PANGKALPINANG, SEPUTARSUMATERA.COM – Pertamina Patra Niaga Regional Sumatera Bagian Selatan (Sumbagsel) melalui Aviation Fuel Terminal (AFT) Depati Amir menyelenggarakan Pelatihan Strategi Pemasaran Digital bertema Content Branding and Copywriting di Kantor Desa Air Mesu, Kabupaten Bangka Tengah, pada Kamis (11/6/2026).
Kegiatan tersebut diikuti 35 peserta yang terdiri dari anggota Kelompok Sadar Wisata (Pokdarwis) Air Mesu Lestari, Kelompok Usaha Mikro, Kecil, dan Menengah (UMKM) Dodol Durian, Kelompok UMKM Keripik Pepaya, Badan Usaha Milik Desa (BUMDes) Mitra Sejahtera, dan Karang Taruna Desa Air Mesu.
Pelatihan itu merupakan bagian dari Program Tanggung Jawab Sosial dan Lingkungan (TJSL) DURI MAS (Durian Mesu Andalan Sejahtera) yang bertujuan memperkuat hilirisasi produk durian, pengembangan UMKM lokal, serta promosi agrowisata Desa Air Mesu.
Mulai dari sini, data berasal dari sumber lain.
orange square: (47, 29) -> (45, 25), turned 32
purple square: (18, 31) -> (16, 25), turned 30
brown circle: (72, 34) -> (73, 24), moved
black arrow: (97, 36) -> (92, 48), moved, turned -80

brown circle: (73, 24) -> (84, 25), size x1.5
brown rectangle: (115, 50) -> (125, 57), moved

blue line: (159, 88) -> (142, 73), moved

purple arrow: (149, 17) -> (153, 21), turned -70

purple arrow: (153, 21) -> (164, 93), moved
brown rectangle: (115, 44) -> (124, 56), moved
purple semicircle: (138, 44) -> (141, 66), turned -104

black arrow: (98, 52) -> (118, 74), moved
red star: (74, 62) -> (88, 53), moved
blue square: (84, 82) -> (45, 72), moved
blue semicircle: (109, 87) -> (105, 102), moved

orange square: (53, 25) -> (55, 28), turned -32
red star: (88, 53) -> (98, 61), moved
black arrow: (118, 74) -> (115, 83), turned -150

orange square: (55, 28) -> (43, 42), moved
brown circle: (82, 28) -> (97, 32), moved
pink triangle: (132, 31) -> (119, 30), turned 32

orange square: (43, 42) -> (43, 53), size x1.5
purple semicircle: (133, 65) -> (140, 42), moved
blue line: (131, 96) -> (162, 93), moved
Melalui kegiatan tersebut, peserta dibekali keterampilan membangun identitas produk, menyusun strategi promosi, dan memanfaatkan platform digital untuk memperluas akses pasar.
Materi pertama disampaikan oleh Head Operation I HSSE and GA AFT Depati Amir, Nadiya Puspita Sari, yang membahas pentingnya branding sebagai fondasi pemasaran produk maupun destinasi wisata.
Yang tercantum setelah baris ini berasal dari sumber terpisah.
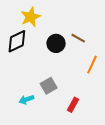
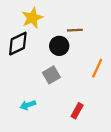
brown line: (78, 38) -> (75, 30), moved, turned -32
gray square: (49, 86) -> (51, 75), moved

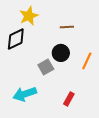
black circle: (59, 46) -> (61, 53), moved
cyan arrow: (28, 105) -> (25, 94), size x1.6

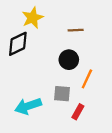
orange line: (87, 61) -> (87, 79), moved
gray square: (46, 67) -> (62, 94), moved, turned 35

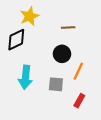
cyan arrow: (28, 106) -> (25, 77), moved, turned -65
red rectangle: (78, 112) -> (79, 101), moved

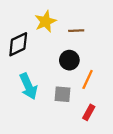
yellow star: (29, 16) -> (45, 21), moved
cyan arrow: (25, 77) -> (28, 86), turned -30

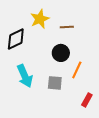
red rectangle: (89, 112) -> (87, 100), moved

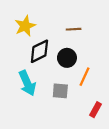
yellow star: (40, 19) -> (25, 26), moved
black diamond: (16, 39) -> (39, 51), moved

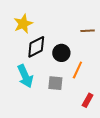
brown line: (74, 29) -> (88, 31), moved

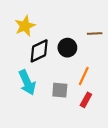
black circle: (61, 53) -> (67, 48), moved
red rectangle: (88, 100) -> (86, 100), moved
“Di era digital saat ini, produk yang memiliki cerita dan identitas yang kuat akan lebih mudah dikenali dan diingat oleh masyarakat. Oleh karena itu, kemampuan membangun branding menjadi salah satu kunci dalam meningkatkan daya saing produk lokal maupun destinasi wisata desa,” kata Nadiya.
Materi berikutnya disampaikan oleh Content Creator Bangka Belitung, Yuda Saputra. Peserta mendapatkan wawasan mengenai teknik pembuatan konten digital, pengambilan foto dan video untuk media sosial, serta penulisan copywriting dan caption yang menarik. Selain itu, peserta juga melakukan praktik langsung membuat konsep video promosi dan materi pemasaran digital.
Salah satu peserta dari Kelompok UMKM Dodol Durian, Chesy, mengaku memperoleh banyak pengetahuan baru terkait pemasaran digital.
“Sebelumnya kami hanya mempromosikan produk secara sederhana. Setelah mengikuti pelatihan ini, kami jadi lebih memahami cara membuat konten dan menulis caption yang menarik. Semoga ilmu ini dapat membantu meningkatkan penjualan produk kami.” ungkap Chesy.
Area Manager Communication, Relations & CSR Pertamina Patra Niaga Regional Sumbagsel, Rusminto Wahyudi berkata, pelatihan tersebut merupakan bagian dari upaya perusahaan dalam memperkuat kapasitas masyarakat binaan, agar mampu beradaptasi dengan perkembangan teknologi digital.
“Melalui pelatihan strategi pemasaran digital ini, kami berharap masyarakat dapat memanfaatkan teknologi digital secara optimal untuk memperluas pemasaran produk UMKM maupun promosi destinasi wisata desa. Penguatan kapasitas masyarakat menjadi salah satu langkah penting dalam menciptakan kemandirian ekonomi yang berkelanjutan,” ucap Rusminto.
Kegiatan tersebut merupakan bagian dari pelaksanaan program TJSL perusahaan dan mendukung Tujuan Pembangunan Berkelanjutan (SDGs), khususnya Tujuan 8 (Pekerjaan Layak dan Pertumbuhan Ekonomi), Tujuan 9 (Industri, Inovasi dan Infrastruktur), Tujuan 11 (Kota dan Permukiman yang Berkelanjutan), serta Tujuan 17 (Kemitraan untuk Mencapai Tujuan).